A proposta que pretende classificar a atividade religiosa como essencial em períodos de calamidade pública – como é o caso da pandemia do novo coronavírus – voltou a ser tema de discursos na Reunião Plenária desta quinta (25). Os deputados Pastor Cleiton Collins (PP), que é autor do Projeto de Lei (PL) nº 1094/2020, e William Brigido (REP) reafirmaram o papel das religiões em momentos de catástrofes, destacando a função dos templos para aliviar o sofrimento dos fiéis.

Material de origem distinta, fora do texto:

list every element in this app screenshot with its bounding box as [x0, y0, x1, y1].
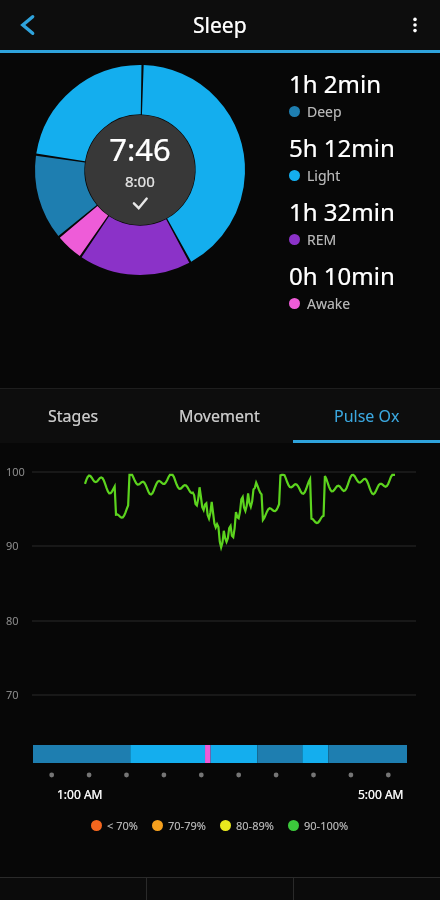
staticText: Light — [307, 166, 341, 185]
staticText: 70-79% — [168, 818, 206, 833]
staticText: 1:00 AM — [57, 786, 103, 802]
button[interactable]: 90-100% — [288, 818, 349, 833]
button[interactable]: 80-89% — [220, 818, 274, 833]
staticText: 5h 12min — [289, 131, 395, 164]
button[interactable]: 70-79% — [152, 818, 206, 833]
staticText: Sleep — [193, 11, 247, 40]
staticText: < 70% — [107, 818, 138, 833]
button[interactable]: Stages — [0, 389, 146, 443]
staticText: 8:00 — [125, 171, 155, 191]
staticText: 80-89% — [236, 818, 274, 833]
button[interactable]: Back — [0, 0, 56, 50]
button[interactable]: 1h 32min — [289, 195, 395, 249]
staticText: 100 — [6, 464, 25, 479]
staticText: Pulse Ox — [334, 405, 400, 427]
staticText: 80 — [6, 613, 19, 628]
staticText: Movement — [179, 405, 260, 427]
staticText: 7:46 — [109, 128, 171, 170]
staticText: Deep — [307, 102, 342, 121]
button[interactable]: Movement — [146, 389, 293, 443]
button[interactable]: More options — [390, 0, 440, 50]
button[interactable]: 0h 10min — [289, 259, 395, 313]
staticText: 90 — [6, 538, 19, 553]
staticText: 70 — [6, 687, 19, 702]
staticText: 1h 32min — [289, 195, 395, 228]
button[interactable]: 5h 12min — [289, 131, 395, 185]
staticText: 0h 10min — [289, 259, 395, 292]
staticText: 90-100% — [304, 818, 349, 833]
button[interactable]: Pulse Ox — [293, 389, 440, 443]
staticText: Awake — [307, 294, 351, 313]
staticText: 1h 2min — [289, 67, 381, 100]
staticText: Stages — [48, 405, 99, 427]
button[interactable]: 1h 2min — [289, 67, 381, 121]
staticText: REM — [307, 230, 337, 249]
button[interactable]: Sleep stages chart — [35, 65, 245, 275]
button[interactable]: < 70% — [91, 818, 138, 833]
staticText: 5:00 AM — [358, 786, 404, 802]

“Não sabemos o que vai acontecer daqui para frente, mas os templos devem continuar funcionando e sendo parceiros dos poderes públicos nesta hora tão difícil”, ressaltou Collins. O parlamentar afirmou que as organizações das Nações Unidas (ONU) e a Mundial de Saúde (OMS) reconhecem a importância da espiritualidade para ajudar as pessoas no enfrentamento às doenças. “Com a Covid-19 não seria diferente. Queremos amenizar a dor do povo, sem interferir nas decisões das  autoridades sanitárias”, frisou.

O progressista informou que o PL 1094 já recebeu parecer favorável das Comissões de Cidadania e de Saúde, mas, nessa quarta (24), teve a votação adiada no colegiado de Administração Pública. “É necessário aprovar a matéria em Plenário  o quanto antes, assim como fizeram outras 13 Assembleias Legislativas do País”, enfatizou. Ele aproveitou o discurso para elogiar a formação, pelo Governo Federal, de um comitê de gestão da pandemia. “Só com a união de forças vamos vencer essa crise”, salientou.

William Brigido também destacou a importância da articulação entre várias instâncias políticas neste momento. “Unidos, entendemos a dor do outro e o valor da vida. É hora de ajudar os mais desamparados”, pontuou. O parlamentar informou que as igrejas, mesmo fechadas, estão realizando campanhas de solidariedade e a atitude tem minimizado o sofrimento de muitas pessoas.

“Por isso, defendemos a abertura dos templos para que os fiéis possam encontrar os líderes religiosos e fazer suas preces quando sentirem necessidade”, opinou. Brigido fez um apelo para que a população siga as recomendações sanitárias a fim de evitar o aumento das contaminações: “Quando cuidamos de nós, estamos cuidando do outro “, completou.